In general, you're right that $\Phi(AB)\neq\Phi(A)\Phi(B)$--for example, $\Phi(8)=4$, but $\Phi(2)=1$ and $\Phi(4)=2$. At best, we can usually only say that $\Phi(AB)\geq\Phi(A)\Phi(B)$. We will have equality when (and only when) $A,B$ are coprime, though.
Let $R_1,R_2$ be rings, and note that $R_1\times R_2$ is also a ring with componentwise addition and multiplication. A given $(x_1,x_2)\in R_1\times R_2$ has a multiplicative inverse if and only if the $x_k$ have multiplicative inverses in $R_k$.

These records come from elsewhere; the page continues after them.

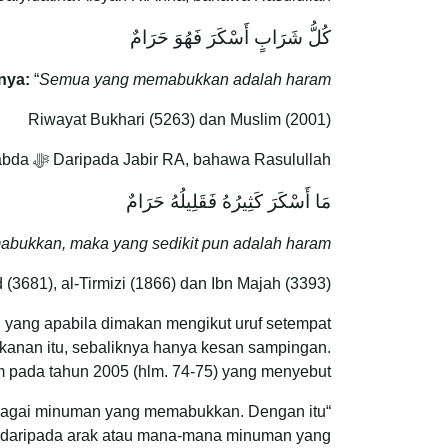
كُلُّ شَرَابٍ أَسْكَرَ فَهُوَ حَرَامٌ
nya:
“
Semua yang memabukkan adalah haram.
Riwayat Bukhari (5263) dan Muslim (2001)
Daripada Jabir RA, bahawa Rasulullah ﷻ bersabda:
مَا أَسْكَرَ كَثِيرُهُ فَقَلِيلُهُ حَرَامٌ
bukkan, maka yang sedikit pun adalah haram.
(3681), al-Tirmizi (1866) dan Ibn Majah (3393)
yang apabila dimakan mengikut uruf setempat
akanan itu, sebaliknya hanya kesan sampingan.
 pada tahun 2005 (hlm. 74-75) yang menyebut:
 sebagai minuman yang memabukkan. Dengan itu
t) daripada arak atau mana-mana minuman yang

Note that integers $A,B$ are coprime if and only if there exist integers $X,Y$ such that $AX+BY=1$ if and only if $A$ has a multiplicative inverse modulo $B$ and $B$ has one modulo $A$. Thus, there are precisely $\Phi(A)$ elements of $\Bbb Z/A\Bbb Z$ having multiplicative inverse.
By the above discussion, $\Bbb Z/AB\Bbb Z$ will have $\Phi(AB)$ elements with multiplicative inverses, and $(\Bbb Z/A\Bbb Z)\times(\Bbb Z/B\Bbb Z)$ will have $\Phi(A)\Phi(B)$ such elements.

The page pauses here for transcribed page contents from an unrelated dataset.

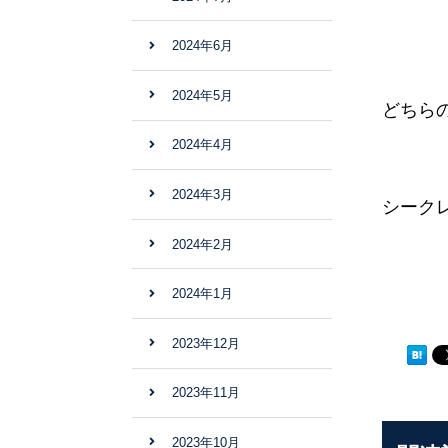
2024年6月
2024年5月
どちら
2024年4月
2024年3月
シーク
2024年2月
2024年1月
2023年12月
2023年11月
2023年10月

The only thing left to prove is that there is a bijection (in fact, an isomorphism) between $\Bbb Z/AB\Bbb Z$ and $(\Bbb Z/A\Bbb Z)\times(\Bbb Z/B\Bbb Z)$. That $A,B$ are coprime is crucial to the proof, so be sure you use it! I'd start with the natural homomorphism $\Bbb Z\to(\Bbb Z/A\Bbb Z)\times(\Bbb Z/B\Bbb Z)$ given by $X\mapsto(X\,mod\, A,X\, mod\, B)$, which readily has kernel $AB\Bbb Z$, and then use the coprimality of $A,B$ to show surjectivity, so the desired conclusion follows by First Isomorphism Theorem.

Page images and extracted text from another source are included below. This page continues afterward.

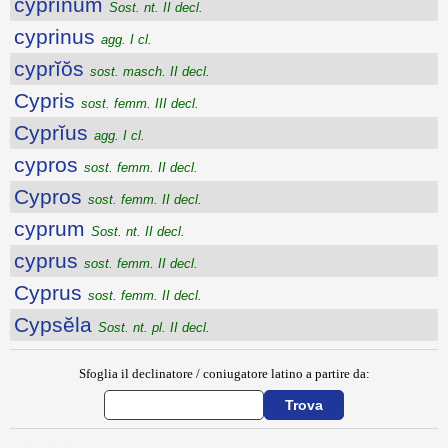
cyprĭnum
Sost. nt. II decl.
cyprinus
agg. I cl.
cyprĭŏs
sost. masch. II decl.
Cypris
sost. femm. III decl.
Cyprĭus
agg. I cl.
cypros
sost. femm. II decl.
Cypros
sost. femm. II decl.
cyprum
Sost. nt. II decl.
cyprus
sost. femm. II decl.
Cyprus
sost. femm. II decl.
Cypsĕla
Sost. nt. pl. II decl.
Sfoglia il declinatore / coniugatore latino a partire da:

Edit: Your addendum is incorrect. The $\frac{4n}{15}$ lower bound is obtained when we're looking at the first $100$ values of $\Phi(n)$--attained by $30,60,90$, but it is misleading. There are numbers beyond it that fall below that bound, such as $210$. There is in fact no lower bounding straight line of positive slope through the origin that applies to all the integers.